Professor Yehuda Shoenfeld, a prominent researcher and clinician specializing in autoimmune and rheumatic diseases, talked with BioMed Central about his observation of a correlation between autoimmune disorders and one of four distinct conditions associated with previous exposure to an adjuvant, which is an agent added to intensify a desired reaction. In Prof. Shoenfield’s experience, patients with Siliconosis, Gulf War syndrome (GWS), macrophagic-myofasciitis syndrome (MMF) and vaccine-induced disorders present with a similar range of clinical symptoms, leading him to recommend that these comparable conditions should be grouped together under the umbrella term Autoimmune (Autoinflammatory) Syndrome Induced by Adjuvants, or ASIA.

ASIA was first recognized as a distinct phenomenon when symptoms that had been noted in soldiers returning from the Gulf War zone were also seen among those who had never been deployed to the war area. The likely culprit was identified as the vaccines given to all of the soldiers or, more specifically, to the adjuvants used in those vaccines. Prevalent among those adjuvants is aluminum, one of the oldest, cheapest and most potent materials used to provoke an immune system response to a vaccine, and one of the most common materials used in the world today.

While Prof. Shoenfeld is not opposed to vaccines, he stresses that they are not without risks. “When you give millions of people an active substance, and vaccines are active substances, then some may suffer from adverse events. After all, vaccines contain viral or synthetic particles emulsified in adjuvant, which is supposed to enhance the immune reaction. So we have to identify the people who are at risk of suffering from side effects due to the chronic stimulation of their immune system. First of all, we have to diagnose them, to treat them—and some of them should be compensated, because the vaccines are quite often imposed on them either by the state, the government, or by the employer.”

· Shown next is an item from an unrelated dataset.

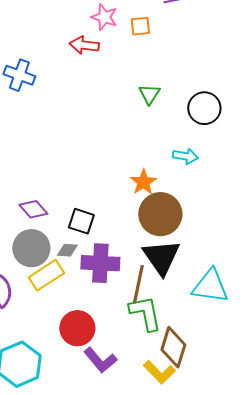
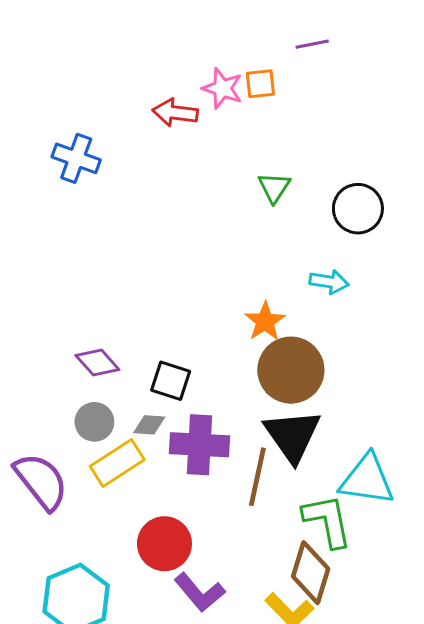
pink star: (104, 17) -> (222, 88), moved
gray circle: (31, 248) -> (94, 422), size x0.7
green L-shape: (145, 313) -> (327, 521), moved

Prof Shoenfeld’s research revealed that the HLA-DRB1 gene found in those who developed an autoimmune disease following vaccination also was more prevalent in the ASIA population as a whole. He postulates that with advances in personalized medicine, it may become possible to identify those at risk of adverse reactions based on their genetic makeup and so avoid using potentially toxic vaccine adjuvants in those individuals.

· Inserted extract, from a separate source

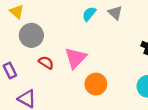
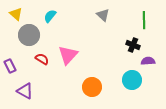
cyan semicircle: (89, 14) -> (50, 16), moved
orange circle: (96, 84) -> (92, 87), moved

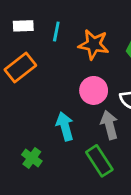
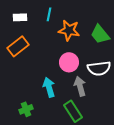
cyan line: (56, 32) -> (49, 14), moved
green cross: (32, 158) -> (26, 109), turned 32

Explaining that chronic stimulation of the immune response triggered by the antigen is one of the negative effects that may activate the autoimmunity. This chronic stimulation could compromise the blood-brain barrier and allow toxic particles, such as aluminum deposits, to enter the brain. Bolstering his explanation of ASIA, he notes that this circumstance has been observed previously with dialysis patients, many of whom developed ASIA-like symptoms.

Prof. Shoenfeld notes that environmental poisons such as lead, polychlorinated biphenyls or trichloroethylene; genetic factors; and such influences as low levels of vitamin D also may play a role in the development of autoimmune disorders but, he says, it is very important that efforts “be made to understand the mechanisms behind ASIA and to develop better adjuvants, especially in vaccines. After all, numerous people are vaccinated regularly, and we should minimize any potential side effects.”